President Emmerson Mnangagwa was whisked to a state house in Bulawayo, where he had been speaking ahead of next month's historic election, the first since longtime leader Robert Mugabe stepped down.
"Attempt on ED's life," the state-run Zimbabwe Herald's headline said, referring to the president by his initials.
The blast occurred as Mr Mnangagwa had just finished addressing the crowd and was leaving the podium.
Footage posted online showed the president waving to the crowd, turning to step off the podium and walking into the open-sided VIP tent, where seconds later the explosion occurred. People ducked and screamed and smoke billowed.
State television immediately cut its broadcast. The broadcaster, ZBC, later reported that Vice President Kembo Mohadi was injured in the leg and taken to a local hospital.
Bulawayo, Zimbabwe's second-largest city, is traditionally an opposition stronghold.
The explosion came just hours after a similar attack in Ethiopia, where a blast killed at least one person and injured scores just after the new prime minister addressed a huge rally in the capital.
Presidential spokesman George Charamba told the Zimbabwe Herald that investigations were under way, and pointed out that there had been "multiple attempts" on Mr Mnangagwa's life over the years.

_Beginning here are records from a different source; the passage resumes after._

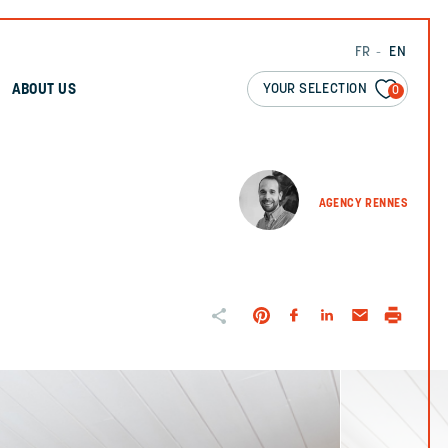
FR
EN
YOUR SELECTION
ABOUT US
0
AGENCY RENNES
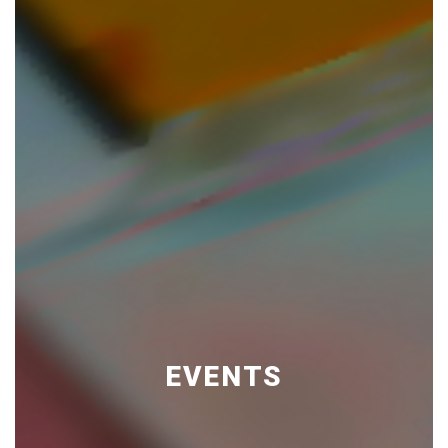
EVENTS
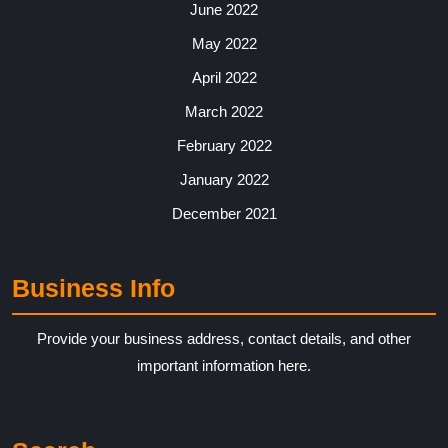
June 2022
May 2022
April 2022
March 2022
February 2022
January 2022
December 2021
Business Info
Provide your business address, contact details, and other
important information here.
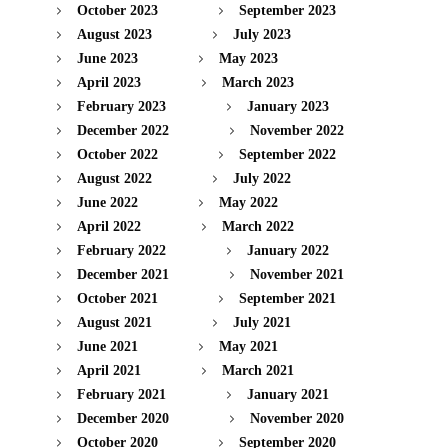
October 2023
September 2023
August 2023
July 2023
June 2023
May 2023
April 2023
March 2023
February 2023
January 2023
December 2022
November 2022
October 2022
September 2022
August 2022
July 2022
June 2022
May 2022
April 2022
March 2022
February 2022
January 2022
December 2021
November 2021
October 2021
September 2021
August 2021
July 2021
June 2021
May 2021
April 2021
March 2021
February 2021
January 2021
December 2020
November 2020
October 2020
September 2020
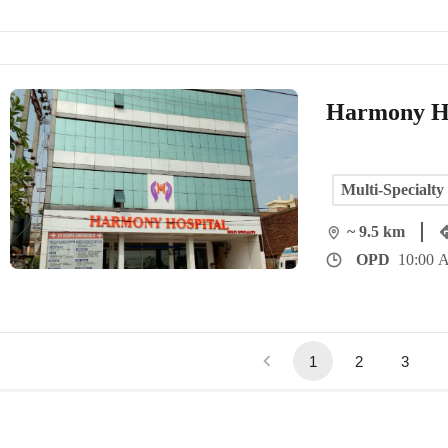
Harmony Ho
Multi-Specialty
~ 9.5 km
OPD
10:00 
1
2
3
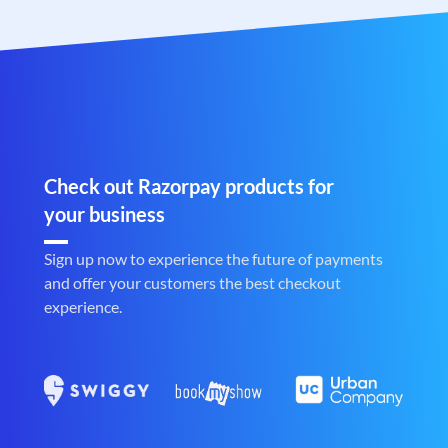
Check out Razorpay products for
your business
Sign up now to experience the future of payments
and offer your customers the best checkout
experience.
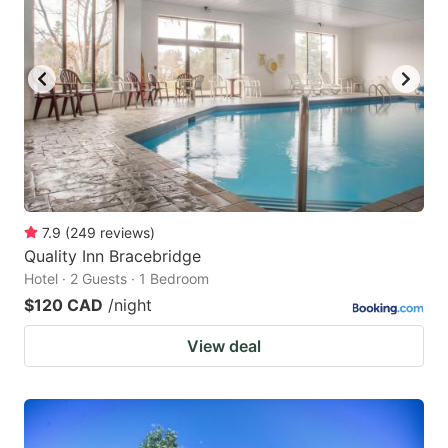
7.9
(
249
reviews
)
Quality Inn Bracebridge
Hotel · 2 Guests · 1 Bedroom
$120 CAD
/night
View deal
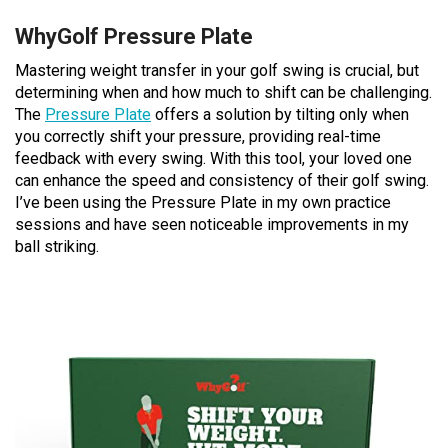
WhyGolf Pressure Plate
Mastering weight transfer in your golf swing is crucial, but
determining when and how much to shift can be challenging.
The
Pressure Plate
offers a solution by tilting only when
you correctly shift your pressure, providing real-time
feedback with every swing. With this tool, your loved one
can enhance the speed and consistency of their golf swing.
I’ve been using the Pressure Plate in my own practice
sessions and have seen noticeable improvements in my
ball striking.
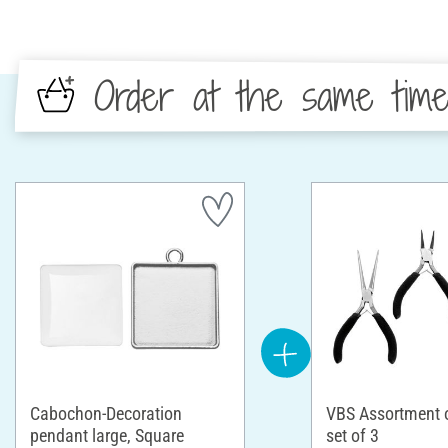
Order at the same tim
Cabochon-Decoration
VBS Assortment of
pendant large, Square
set of 3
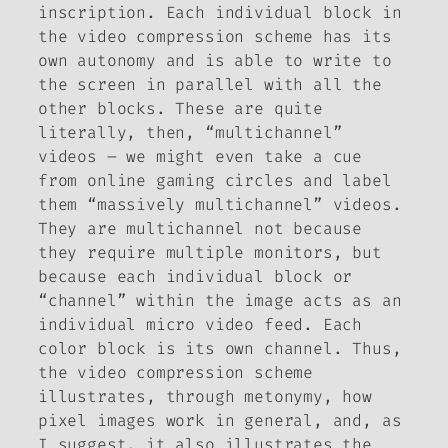
inscription. Each individual block in
the video compression scheme has its
own autonomy and is able to write to
the screen in parallel with all the
other blocks. These are quite
literally, then, “multichannel”
videos – we might even take a cue
from online gaming circles and label
them “massively multichannel” videos.
They are multichannel not because
they require multiple monitors, but
because each individual block or
“channel” within the image acts as an
individual micro video feed. Each
color block is its own channel. Thus,
the video compression scheme
illustrates, through metonymy, how
pixel images work in general, and, as
I suggest, it also illustrates the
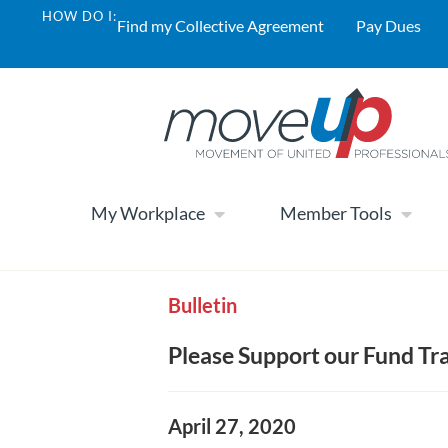
HOW DO I:
Find my Collective Agreement
Pay Dues
My Workplace
Member Tools
Bulletin
Please Support our Fund T
April 27, 2020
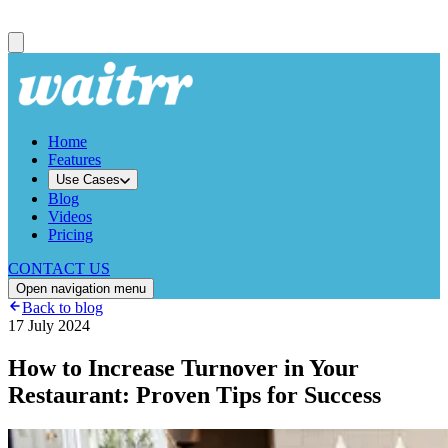
Home
Features
Use Cases
Blog
Videos
Pricing
CONTACT US
Open navigation menu
Back to blog
17 July 2024
How to Increase Turnover in Your
Restaurant: Proven Tips for Success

The president himself has openly joked about the attempts, including during his campaigning.
Mr Mnangagwa took power in November after former ally Mr Mugabe stepped down under military pressure. That dramatic transfer of power began when Mr Mnangagwa was fired as Mr Mugabe's deputy and said he had to immediately flee the country for his life.
The July 30 election will be the first without Mr Mugabe since the southern African nation gained independence in 1980. Mr Mnangagwa has pledged to hold a free and fair election, inviting western observers for the first time in almost two decades.
Past votes have been marked by allegations of violence and fraud, and the United States and others have said a credible vote is key to lifting international sanctions.